異常な天才は異常な努力を何の疑問も持たずにでき、それ以上にもってうまれた才能を持っている。そしてそれ故にまわりの人間に「追いつけない」「無理だ」という思いを抱かせる。それ自体は正直いってどうでもいいのだが本作がおもしろいのはそういう「クリエイター道」を割合しっかりと書いているところだろう。主人公はゲームの企画屋を目指し(夢見すぎだろ)企画をいっぱい送り込むのだが次々と落とされてしまう。

しかし──さくら荘で一緒に過ごした二人の先輩(この二人もまたクリエイターであり、片方は才能を持っていて片方はそれほど無い)が卒業を間際に控えたタイミングで、企画がゲーム会社に通ることになる。その為の作りこみを行い、企画が通って実際に開発が始まるという成功が目の前にある状況だ。同時にさくら荘で声優を目指す女の子も「事務所に所属できるか否か」のオーディションに望んで、同じ時期に結果を待っている。

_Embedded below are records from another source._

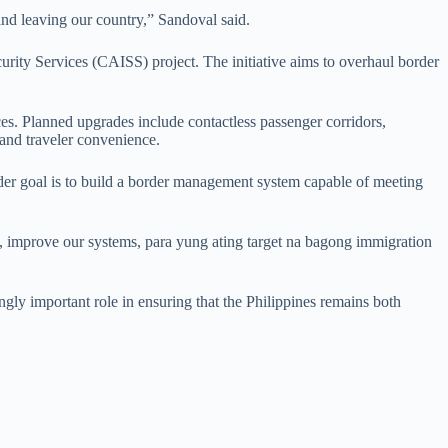
 and leaving our country,” Sandoval said.
urity Services (CAISS) project. The initiative aims to overhaul border
ces. Planned upgrades include contactless passenger corridors,
and traveler convenience.
ader goal is to build a border management system capable of meeting
 improve our systems, para yung ating target na bagong immigration
ingly important role in ensuring that the Philippines remains both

これをただ落とすのは簡単だ。リアリティといってもいいだろう。そうそう容易く物事がうまくいくはずがないんだから、それは確かに現実的ではある。しかし物語でそれを無策でやってしまうと、これはつまらない。事実は小説より奇なりという迷言があるが、それがなぜかといえば「現実ならありえる突飛な出来事を小説でそのまま書いたらリアリティがないといって批判される」から書けないのだ。

物語だからといって何もかも書けるわけではない。たとえば突然何の前触れもなくこの作品で主人公が車に引かれて作品が終わってしまってはいけないのだ。もしそれが現実だったらそれは受け入れられてしまうだろう。というか受け入れるよりほかない。だって現実なんだから。でもだからこそ物語では仕掛けを必要とするのである。

ライトノベルという高校生、中学生へ向けたジャンル(であろうと仮定して)では無残に「無理でしたー現実は非情であるwwww」という展開は実際難しいだろうと思う。それでこのさくら荘のペットな彼女では同時に「さくら荘存続の危機」という、こういう合宿物? なんかよくわからんけど寮ものでは大概ある便利な展開を迎えさせて、一方をどん底に突き落としながらこれを解決することでクッションとしているのである。

読んでいるとうまいなあと思ってしまう。キャラクターはみんな嫌いなんだけどなあ。